あ、あの部屋から...ハァハァ...ど、どれだけ...ハァ...は、走ってきたと...ハァハァ...お、思って...いるんだ.......っ!
さ、三十分だぞ! 三十分っ!!
「ハァァァアアッ! もう、限界だあぁぁぁあああっ!!」
俺は腕に装備していた時計を見て通過した時間を確認すると、吐き気にも似た溜め息が思いっきり口から洩れる。
そして地面に倒れる様に腰を落として休憩する。
「ったく~レンヤはだらしないなぁ~! 大体、歳で言うんなら、あたしは今年で五百十六歳だからレンヤより圧倒的に年上なんだからねっ!」
「はあ!! お前、ご、五百十六歳のババァの癖にそんな乙女チックな格好をしてんの? うわ~めっちゃ恥ず――――ウギャッ!!?」
ルコールの歳を聞き、その年齢で着るには少々キツイんじゃという服装に対して苦笑をこぼすレンヤに、ルコールが眉をヒクヒクさせながら大きくジャンプし、レンヤの土手っ腹に目掛けてドロップキックを炸裂させる。

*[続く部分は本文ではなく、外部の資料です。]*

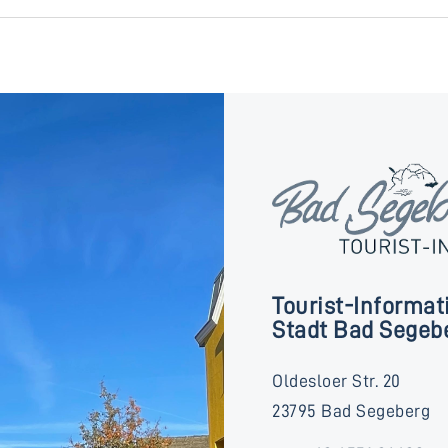
Tourist-Informat
Stadt Bad Segeb
Oldesloer Str. 20
23795 Bad Segeberg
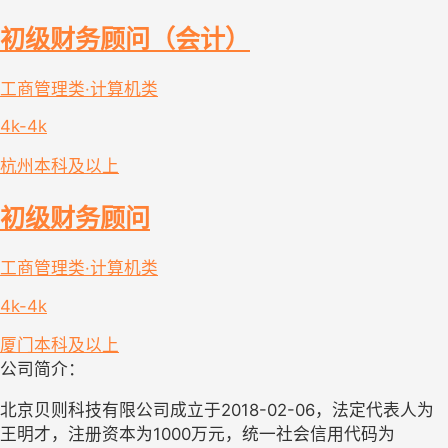
初级财务顾问（会计）
工商管理类·计算机类
4k-4k
杭州
本科及以上
初级财务顾问
工商管理类·计算机类
4k-4k
厦门
本科及以上
公司简介：
北京贝则科技有限公司成立于2018-02-06，法定代表人为
王明才，注册资本为1000万元，统一社会信用代码为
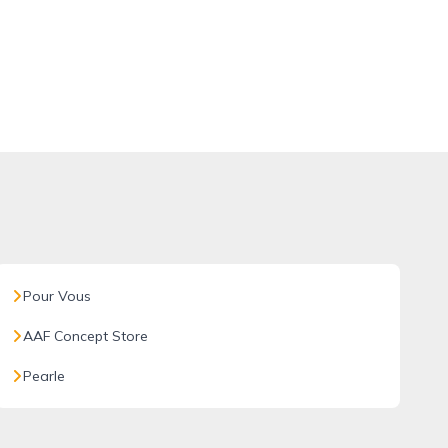
Pour Vous
AAF Concept Store
Pearle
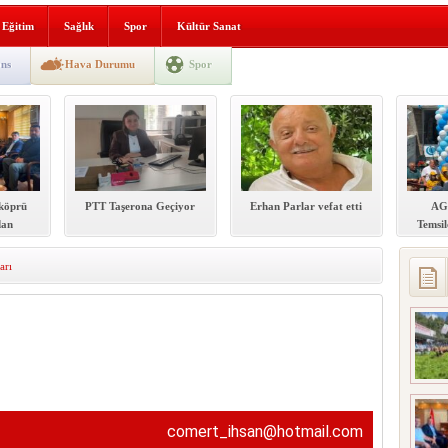
i yeni hizmet binası açıldı
Eğitim
Sağlık
Spor
Kültür Sanat
SLENME
ns
Hava Durumu
Spor
depremi yaşandı!
köprü
PTT Taşerona Geçiyor
Erhan Parlar vefat etti
AG
dan
Temsil
akamına
b
iyareti
arı
comert_ihsan@hotmail.com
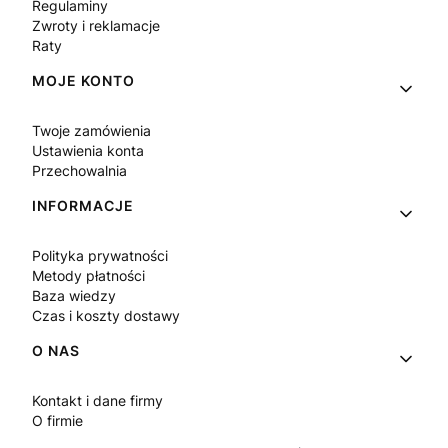
Regulaminy
Zwroty i reklamacje
Raty
MOJE KONTO
Twoje zamówienia
Ustawienia konta
Przechowalnia
INFORMACJE
Polityka prywatności
Metody płatności
Baza wiedzy
Czas i koszty dostawy
O NAS
Kontakt i dane firmy
O firmie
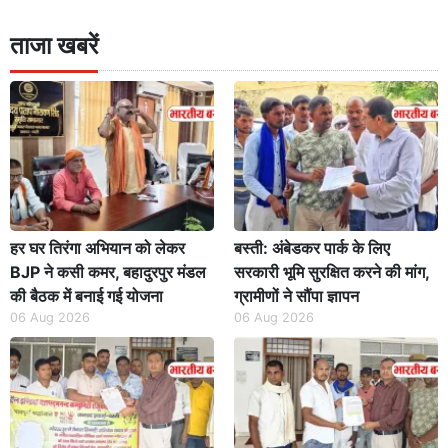
ताजा खबरें
हर घर तिरंगा अभियान को लेकर
बस्ती: अंबेडकर पार्क के लिए
BJP ने कसी कमर, बहादुरपुर मंडल
सरकारी भूमि सुरक्षित करने की मांग,
की बैठक में बनाई गई योजना
ग्रामीणों ने सौंपा ज्ञापन
06 Aug 2026
06 Aug 2026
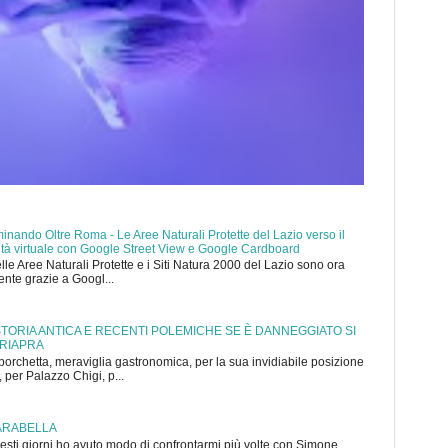
nando Oltre Roma - Le Aree Naturali Protette del Lazio verso il
ealtà virtuale con Google Street View e Google Cardboard
elle Aree Naturali Protette e i Siti Natura 2000 del Lazio sono ora
mente grazie a Googl...
 STORIA ANTICA E RECENTI POLEMICHE SE È DANNEGGIATO SI
 RIAPRA
porchetta, meraviglia gastronomica, per la sua invidiabile posizione
 per Palazzo Chigi, p...
ARABELLA
sti giorni ho avuto modo di confrontarmi più volte con Simone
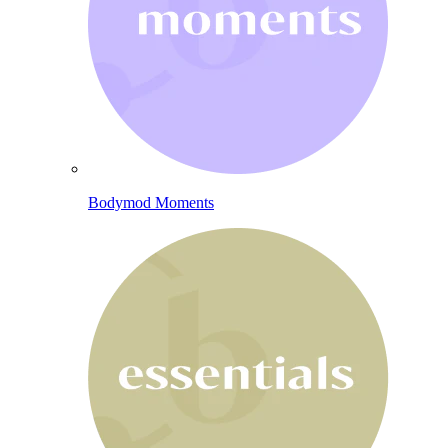
Bodymod Moments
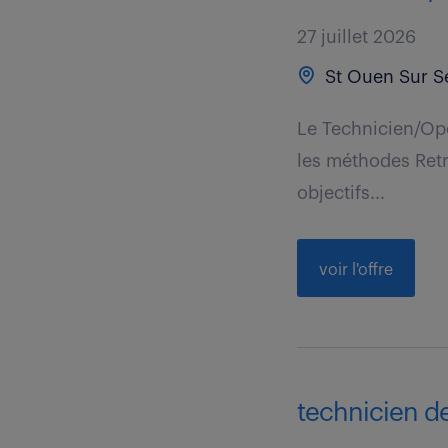
27 juillet 2026
St Ouen Sur Se
Le Technicien/Opé
les méthodes Retr
objectifs...
voir l'offre
technicien de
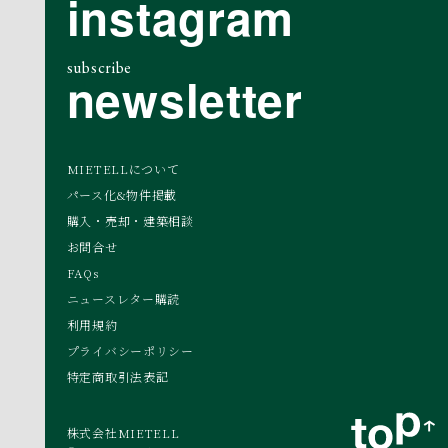
instagram
subscribe
newsletter
MIETELLについて
パース化&物件掲載
購入・売却・建築相談
お問合せ
FAQs
ニュースレター購読
利用規約
プライバシーポリシー
特定商取引法表記
株式会社MIETELL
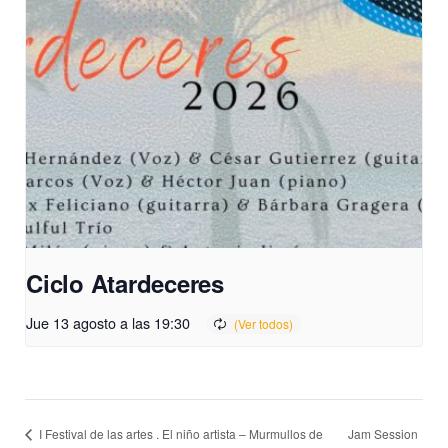
Ciclo Atardeceres
Jue 13 agosto a las 19:30
Jam Session
I Festival de las artes . El niño artista – Murmullos de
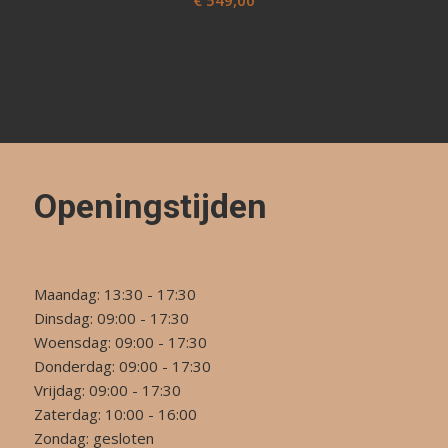
€
549,00
Openingstijden
Maandag: 13:30 - 17:30
Dinsdag: 09:00 - 17:30
Woensdag: 09:00 - 17:30
Donderdag: 09:00 - 17:30
Vrijdag: 09:00 - 17:30
Zaterdag: 10:00 - 16:00
Zondag: gesloten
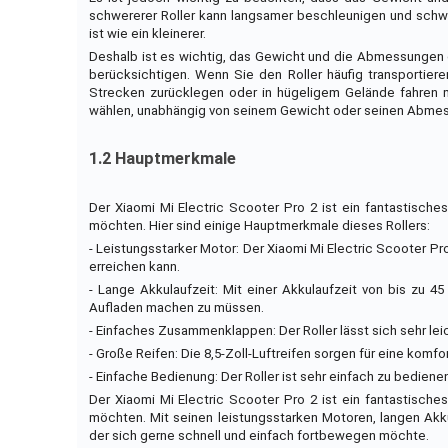
schwererer Roller kann langsamer beschleunigen und schwi
ist wie ein kleinerer.
Deshalb ist es wichtig, das Gewicht und die Abmessungen d
berücksichtigen. Wenn Sie den Roller häufig transportier
Strecken zurücklegen oder in hügeligem Gelände fahren m
wählen, unabhängig von seinem Gewicht oder seinen Abme
1.2 Hauptmerkmale
Der Xiaomi Mi Electric Scooter Pro 2 ist ein fantastische
möchten. Hier sind einige Hauptmerkmale dieses Rollers:
- Leistungsstarker Motor: Der Xiaomi Mi Electric Scooter P
erreichen kann.
- Lange Akkulaufzeit: Mit einer Akkulaufzeit von bis zu
Aufladen machen zu müssen.
- Einfaches Zusammenklappen: Der Roller lässt sich sehr le
- Große Reifen: Die 8,5-Zoll-Luftreifen sorgen für eine komf
- Einfache Bedienung: Der Roller ist sehr einfach zu bedienen
Der Xiaomi Mi Electric Scooter Pro 2 ist ein fantastische
möchten. Mit seinen leistungsstarken Motoren, langen Akku
der sich gerne schnell und einfach fortbewegen möchte.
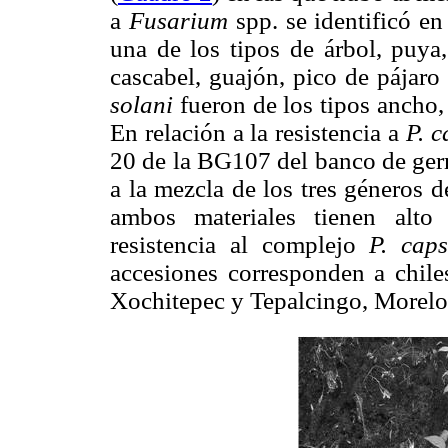
a
Fusarium
spp. se identificó en
una de los tipos de árbol, puya
cascabel, guajón, pico de pájaro 
solani
fueron de los tipos ancho, 
En relación a la resistencia a
P. c
20 de la BG107 del banco de ger
a la mezcla de los tres géneros 
ambos materiales tienen alto
resistencia al complejo
P. caps
accesiones corresponden a chiles
Xochitepec y Tepalcingo, Morelo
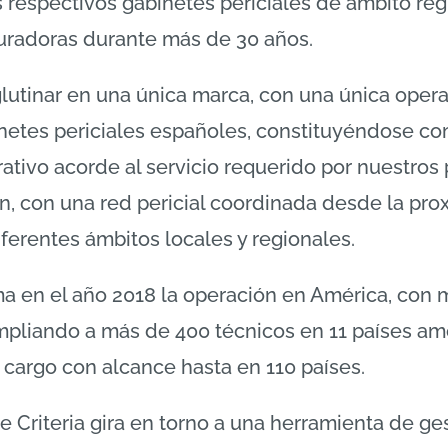
s respectivos gabinetes periciales de ámbito re
uradoras durante más de 30 años.
glutinar en una única marca, con una única operat
netes periciales españoles, constituyéndose c
ativo acorde al servicio requerido por nuestros p
n, con una red pericial coordinada desde la pr
diferentes ámbitos locales y regionales.
a en el año 2018 la operación en América, con m
pliando a más de 400 técnicos en 11 países am
 cargo con alcance hasta en 110 países.
e Criteria gira en torno a una herramienta de ges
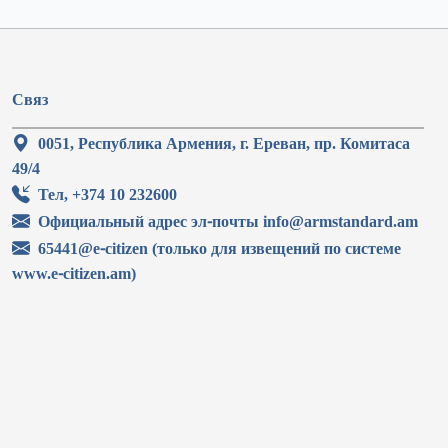
Связ
0051, Республика Армения, г. Ереван, пр. Комитаса
49/4
Тел, +374 10 232600
Официальный адрес эл-почты info@armstandard.am
65441@e-citizen (только для извещений по системе
www.e-citizen.am)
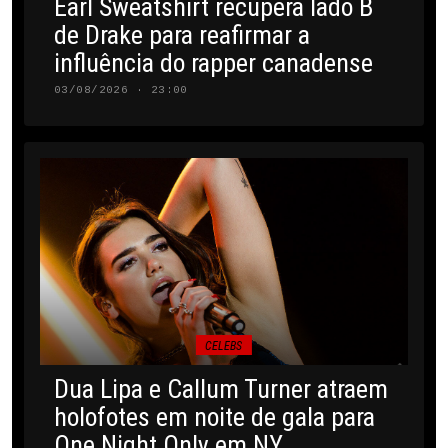
Earl Sweatshirt recupera lado B
de Drake para reafirmar a
influência do rapper canadense
03/08/2026 · 23:00
CELEBS
Dua Lipa e Callum Turner atraem
holofotes em noite de gala para
One Night Only em NY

「女性の歳やファッションを笑うなんて失礼極まりないぞ、レンヤッ! ベェェエ~~だっ!」
そして不機嫌全開の顔で、ルコールは俺に向かって思いっきりアカンベーをしてきた。
いてて...
ルコールにとって、今の発言は禁句だったか。
まぁ確かに俺もそんな歳の癖にってよく言われて、めっちゃ腹を立てていったっけ?
しかしルコールの奴め、五百歳過ぎてるっていうのにあんなにも若々しいのか。
ダァァァ! 羨ましいぃぃぃぃいっ!!
俺なんか、あいつの約二十分一の年齢でガタガタ身体なんですけどっ!!
目の前で元気いっぱいにプンプンと怒っているルコールと、疲れ果てて地面に転がり、肩でゼェーゼェーと息をしている体たらくな自分とを見比べ、悲しいまでに憐憫な気持ちに陥ってしまう俺だった。